We have shown that RF is independently associated with increased all-cause mortality and cardiovascular mortality. The increased mortality risks were present even in those without any joint symptoms. RF was not significantly associated with incident CHD but a modestly increased risk cannot be excluded.
RF was measured in a large population cohort regardless of joint symptoms. Other strengths of our approach include a comparison group drawn from the same population, detailed information on cardiovascular risk factors and a measure of inflammation obtained in an identical fashion in all subjects without respect to RF status.
Our study also has some important limitations. RF was measured by the Rose-Waaler method which is now rarely used in clinical practice. To isolate the effect of RF, restricted analysis to RF-positive subjects with no joint symptoms was performed. We expect that by doing so we excluded most subjects with RA. However, it is possible that some subjects who indeed had RA or who developed it after the survey was administered were still included. It is therefore possible that some of our observed effects of RF, even among those with no joint symptoms, are in fact driven by RA.
Our findings add to previous knowledge on the effect of RF on mortality and cardiovascular disease. First, RF was associated with cardiovascular risk factors. RF was positively associated with smoking, as previously reported from this cohort18 and found in other population cohorts and in subjects with RA.19 20 In addition, RF was associated with DM and inversely associated with serum cholesterol levels. Second, there was increased mortality in subjects with RF that was both driven by increased cardiovascular mortality and mortality from other causes. This is in agreement with previous findings reported from this cohort, where positive RF of the IgA isotype was found to be associated with incident malignant disease.21 Third, while isolated positive RF without joint symptoms was associated with mortality, the constellation of RF and inflammatory joint symptoms has a stronger association with mortality and incident CHD than positive RF alone.
How RF leads to vascular disease and mortality remains unclear. Adjustment for risk factors, including separate adjustment for smoking, only minimally attenuated the effect of RF. The effect of RF cannot therefore be explained by smoking being a confounder or as a factor causing positive RF. Inflammation has been found to predict cardiovascular events and mortality13 22 23 and might explain the effects of RF. It is also possible that, in RF-positive subjects, immunological factors have a role that is independent of inflammation: circulating immune complexes have been associated with incident MI24 and it is possible that RF has direct pathological effects on the endothelium.25 Our study suggests that the effect of RF is mediated only to a limited extent by inflammation, at least as it is captured by ESR, but we recognise that ESR might not reflect all inflammatory elements that contribute to cardiovascular risk.
In conclusion, in a general population cohort RF was independently associated with all-cause and cardiovascular mortality, even among subjects without joint symptoms.

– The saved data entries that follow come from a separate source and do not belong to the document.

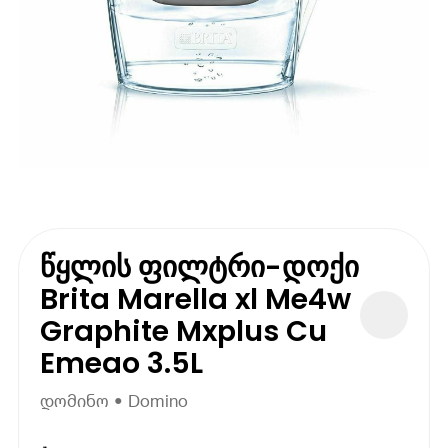
წყლის ფილტრი-დოქი
Brita Marella xl Me4w
Graphite Mxplus Cu
Emeao 3.5L
დომინო • Domino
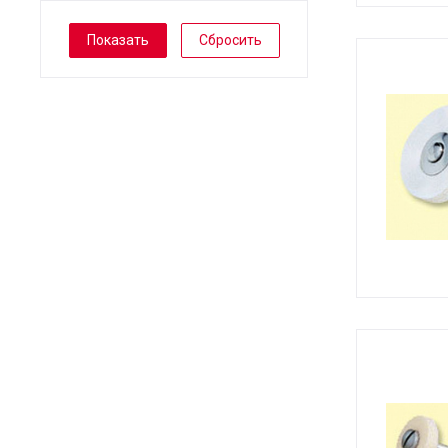
Сбросить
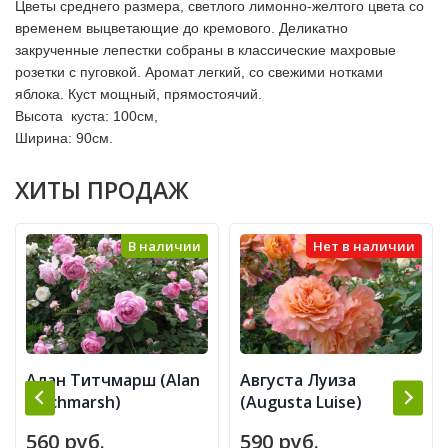
Цветы среднего размера, светлого лимонно-желтого цвета со 
временем выцветающие до кремового. Деликатно 
закрученные лепестки собраны в классические махровые 
розетки с пуговкой. Аромат легкий, со свежими нотками 
яблока. Куст мощный, прямостоячий.   
Высота  куста: 100см, 
Ширина: 90см.
ХИТЫ ПРОДАЖ
В наличии
Нет в наличии
Алан Титчмарш (Alan
Августа Луиза
Titchmarsh)
(Augusta Luise)
560 руб.
590 руб.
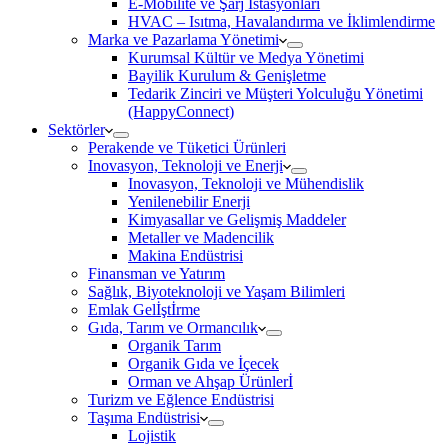
E-Mobilite ve Şarj İstasyonları
HVAC – Isıtma, Havalandırma ve İklimlendirme
Marka ve Pazarlama Yönetimi
Kurumsal Kültür ve Medya Yönetimi
Bayilik Kurulum & Genişletme
Tedarik Zinciri ve Müşteri Yolculuğu Yönetimi
(HappyConnect)
Sektörler
Perakende ve Tüketici Ürünleri
Inovasyon, Teknoloji ve Enerji
Inovasyon, Teknoloji ve Mühendislik
Yenilenebilir Enerji
Kimyasallar ve Gelişmiş Maddeler
Metaller ve Madencilik
Makina Endüstrisi
Finansman ve Yatırım
Sağlık, Biyoteknoloji ve Yaşam Bilimleri
Emlak Gelİştİrme
Gıda, Tarım ve Ormancılık
Organik Tarım
Organik Gıda ve İçecek
Orman ve Ahşap Ürünlerİ
Turizm ve Eğlence Endüstrisi
Taşıma Endüstrisi
Lojistik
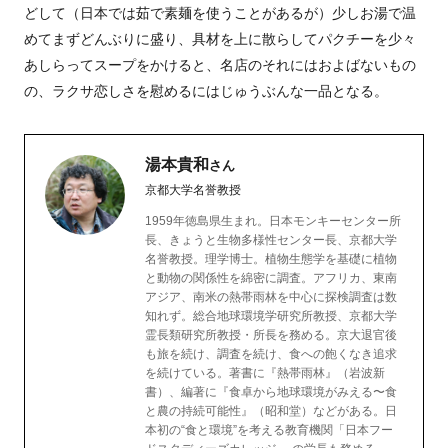
どして（日本では茹で素麺を使うことがあるが）少しお湯で温
めてまずどんぶりに盛り、具材を上に散らしてパクチーを少々
あしらってスープをかけると、名店のそれにはおよばないもの
の、ラクサ恋しさを慰めるにはじゅうぶんな一品となる。
湯本貴和
さん
京都大学名誉教授
1959年徳島県生まれ。日本モンキーセンター所
長、きょうと生物多様性センター長、京都大学
名誉教授。理学博士。植物生態学を基礎に植物
と動物の関係性を綿密に調査。アフリカ、東南
アジア、南米の熱帯雨林を中心に探検調査は数
知れず。総合地球環境学研究所教授、京都大学
霊長類研究所教授・所長を務める。京大退官後
も旅を続け、調査を続け、食への飽くなき追求
を続けている。著書に『熱帯雨林』（岩波新
書）、編著に『食卓から地球環境がみえる〜食
と農の持続可能性』（昭和堂）などがある。日
本初の“食と環境”を考える教育機関「日本フー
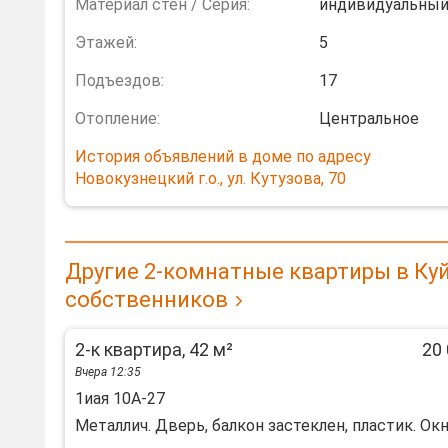
Материал стен / Серия:
индивидуальны
Этажей:
5
Подъездов:
17
Отопление:
Центральное
История объявлений в доме по адресу
Новокузнецкий г.о., ул. Кутузова, 70
Другие 2-комнатные квартиры в К
собственников
2-к квартира, 42 м²
20 
Вчера 12:35
1иая 10А-27
Металлич. Дверь, балкон застеклен, пластик. Окна.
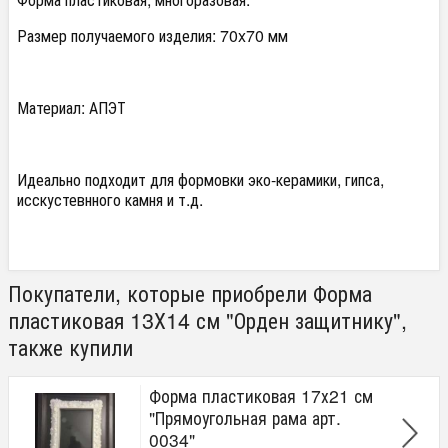
Размер получаемого изделия: 70x70 мм
Материал: АПЭТ
Идеально подходит для формовки эко-керамики, гипса,
исскустевнного камня и т.д.
Покупатели, которые приобрели Форма
пластиковая 13Х14 см "Орден защитнику",
также купили
Форма пластиковая 17х21 см
"Прямоугольная рама арт.
0034"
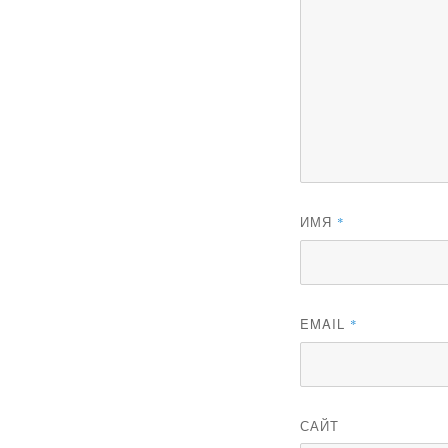
ИМЯ
*
EMAIL
*
САЙТ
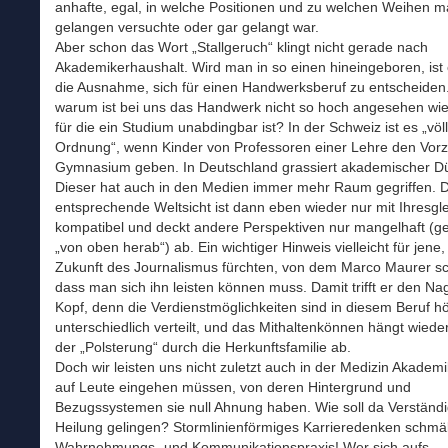
anhafte, egal, in welche Positionen und zu welchen Weihen m
gelangen versuchte oder gar gelangt war.
Aber schon das Wort „Stallgeruch“ klingt nicht gerade nach
Akademikerhaushalt. Wird man in so einen hineingeboren, ist
die Ausnahme, sich für einen Handwerksberuf zu entscheiden
warum ist bei uns das Handwerk nicht so hoch angesehen wie
für die ein Studium unabdingbar ist? In der Schweiz ist es „völl
Ordnung“, wenn Kinder von Professoren einer Lehre den Vor
Gymnasium geben. In Deutschland grassiert akademischer Dü
Dieser hat auch in den Medien immer mehr Raum gegriffen. D
entsprechende Weltsicht ist dann eben wieder nur mit Ihresgl
kompatibel und deckt andere Perspektiven nur mangelhaft (ge
„von oben herab“) ab. Ein wichtiger Hinweis vielleicht für jene,
Zukunft des Journalismus fürchten, von dem Marco Maurer sc
dass man sich ihn leisten können muss. Damit trifft er den Na
Kopf, denn die Verdienstmöglichkeiten sind in diesem Beruf h
unterschiedlich verteilt, und das Mithaltenkönnen hängt wied
der „Polsterung“ durch die Herkunftsfamilie ab.
Doch wir leisten uns nicht zuletzt auch in der Medizin Akademi
auf Leute eingehen müssen, von deren Hintergrund und
Bezugssystemen sie null Ahnung haben. Wie soll da Verständ
Heilung gelingen? Stormlinienförmiges Karrieredenken schmäl
Wahrnehmungs- und Kommunikationspraxis! Wer sich aufs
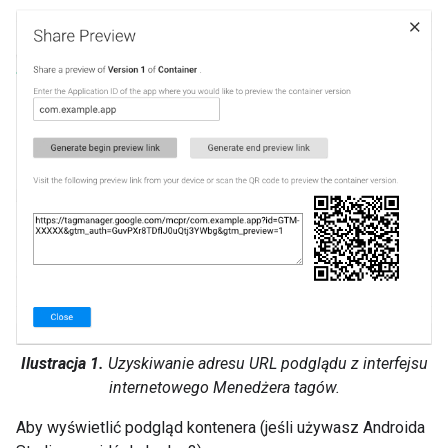
Ilustracja 1.
Uzyskiwanie adresu URL podglądu z interfejsu
internetowego Menedżera tagów.
Aby wyświetlić podgląd kontenera (jeśli używasz Androida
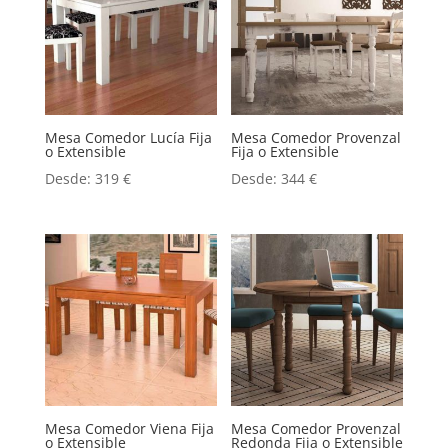
Mesa Comedor Lucía Fija
Mesa Comedor Provenzal
o Extensible
Fija o Extensible
Desde:
319
€
Desde:
344
€
Mesa Comedor Viena Fija
Mesa Comedor Provenzal
o Extensible
Redonda Fija o Extensible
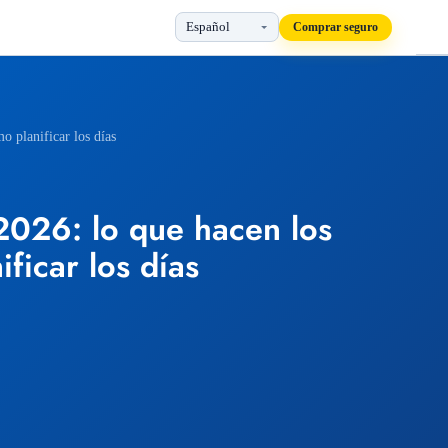
Comprar seguro
mo planificar los días
 2026: lo que hacen los
ficar los días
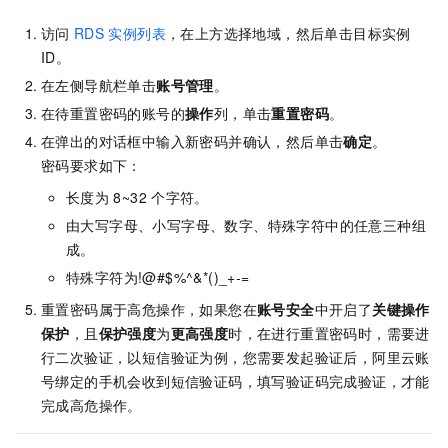
访问
RDS
实例列表
，在上方选择地域，然后单击目标实例
ID。
在左侧导航栏单击
账号管理
。
在待重置密码的账号的
操作
列，单击
重置密码
。
在弹出的对话框中输入新密码并确认，然后单击
确定
。
密码要求如下：
长度为
8~32
个字符。
由大写字母、小写字母、数字、特殊字符中的任意三种组
成。
特殊字符为!@#$%^&*()_+-=
重置密码属于高危操作，如果您在
账号安全
中开启了
关键操作
保护
，且
保护强度
为
更高强度
时，在进行重置密码时，需要进
行二次验证，以短信验证为例，您需要发起验证后，阿里云账
号绑定的手机会收到短信验证码，填写验证码完成验证，才能
完成高危操作。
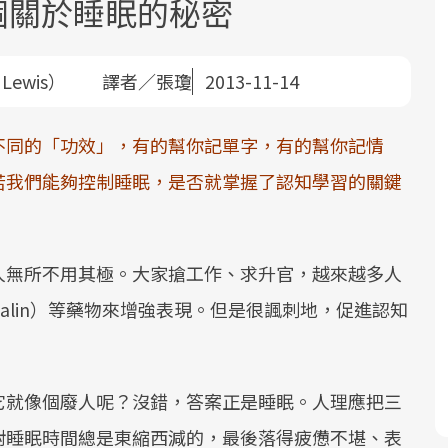
個關於睡眠的秘密
e Lewis） 譯者／張瓊
2013-11-14
不同的「功效」，有的幫你記單字，有的幫你記情
若我們能夠控制睡眠，是否就掌握了認知學習的關鍵
面對超高齡社會的浪潮，台灣正在快速
2025年，就到良醫生活祭體驗「一站式
良醫健康網從「換季的身體變化」出
邁向「健康照護」的新時代。隨著國家
健康新生活」，從講座、體驗到運動，
發，透過醫學觀點與日常感受的對話，
政策如「健康台灣推動委員會」與「長
全面啟動你的健康革命！
建立對亞健康的認知，進而引導實際的
人無所不用其極。大家搶工作、求升官，越來越多人
照3.0」的推進，「預防醫學」已成全民
改善行動。
關注的核心議題。然而，健檢不只是醫
Ritalin）等藥物來增強表現。但是很諷刺地，促進認知
療院所的服務，更是民眾了解自身健康
狀況、啟動健康管理的重要起點。
它就像個廢人呢？沒錯，答案正是睡眠。人理應把三
前往專題
前往專題
前往專題
對睡眠時間總是東縮西減的，最後落得疲憊不堪、表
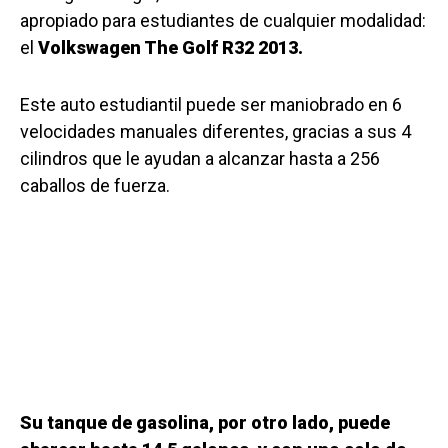
apropiado para estudiantes de cualquier modalidad:
el
Volkswagen The Golf R32 2013.
Este auto estudiantil puede ser maniobrado en 6
velocidades manuales diferentes, gracias a sus 4
cilindros que le ayudan a alcanzar hasta a 256
caballos de fuerza.
Su tanque de gasolina, por otro lado, puede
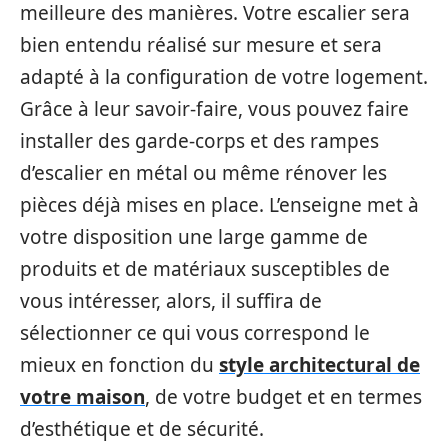
meilleure des manières. Votre escalier sera
bien entendu réalisé sur mesure et sera
adapté à la configuration de votre logement.
Grâce à leur savoir-faire, vous pouvez faire
installer des garde-corps et des rampes
d’escalier en métal ou même rénover les
pièces déjà mises en place. L’enseigne met à
votre disposition une large gamme de
produits et de matériaux susceptibles de
vous intéresser, alors, il suffira de
sélectionner ce qui vous correspond le
mieux en fonction du
style architectural de
votre maison
, de votre budget et en termes
d’esthétique et de sécurité.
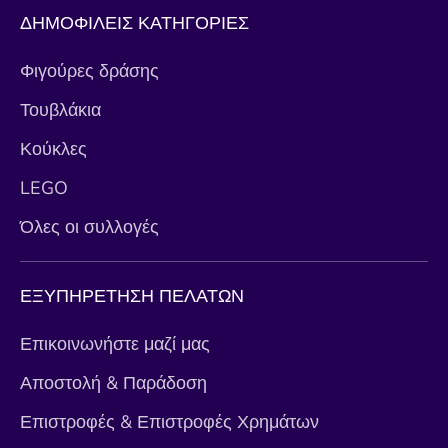
ΔΗΜΟΦΙΛΕΙΣ ΚΑΤΗΓΟΡΙΕΣ
Φιγούρες δράσης
Τουβλάκια
Κούκλες
LEGO
Όλες οι συλλογές
ΕΞΥΠΗΡΕΤΗΣΗ ΠΕΛΑΤΩΝ
Επικοινωνήστε μαζί μας
Αποστολή & Παράδοση
Επιστροφές & Επιστροφές Χρημάτων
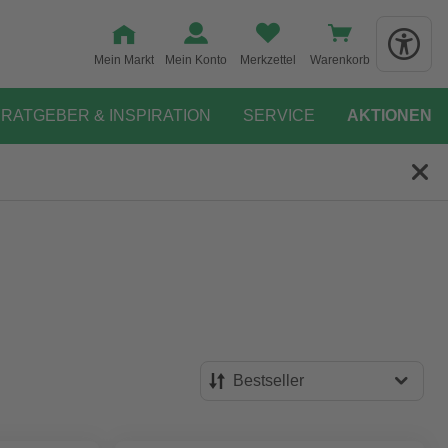
Mein Markt
Mein Konto
Merkzettel
Warenkorb
RATGEBER & INSPIRATION
SERVICE
AKTIONEN
Bestseller
Bestseller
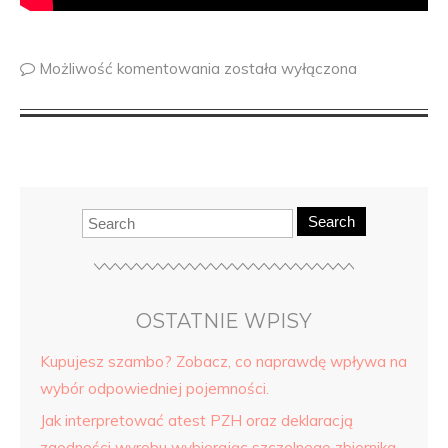
Możliwość komentowania
została wyłączona
Search
OSTATNIE WPISY
Kupujesz szambo? Zobacz, co naprawdę wpływa na
wybór odpowiedniej pojemności.
Jak interpretować atest PZH oraz deklaracją
zgodności wyrobu wybierając szczelnego zbiornika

The mechanism by which RF leads to vascular disease remains to be determined.
Funding NIH AR47785.
Ethics approval This study was conducted with the approval of the Boston Medical Center IRB. The conduct of the Reykjavik Study was approved by the National Bioethics Committee of Iceland.
Competing interests None.
Provenance and peer review Not commissioned; externally peer reviewed.